> **EXERCISE DIRECTIONS**: Transcribe every entry verbatim; omit pictures.

> **GIVEN DATA**:
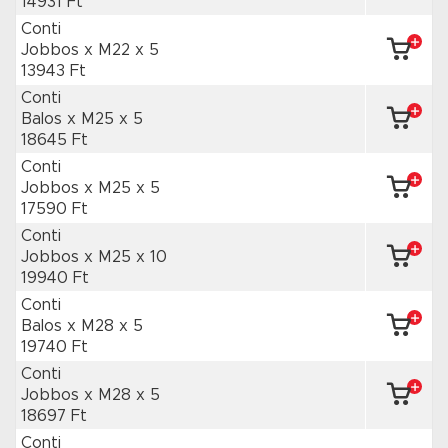
14931 Ft
Conti
Jobbos x M22
x 5
13943 Ft
Conti
Balos x M25
x 5
18645 Ft
Conti
Jobbos x M25
x 5
17590 Ft
Conti
Jobbos x M25
x 10
19940 Ft
Conti
Balos x M28
x 5
19740 Ft
Conti
Jobbos x M28
x 5
18697 Ft
Conti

> **WRITTEN ANSWER**:
14931 Ft
Conti
Jobbos x M22
x 5
13943 Ft
Conti
Balos x M25
x 5
18645 Ft
Conti
Jobbos x M25
x 5
17590 Ft
Conti
Jobbos x M25
x 10
19940 Ft
Conti
Balos x M28
x 5
19740 Ft
Conti
Jobbos x M28
x 5
18697 Ft
Conti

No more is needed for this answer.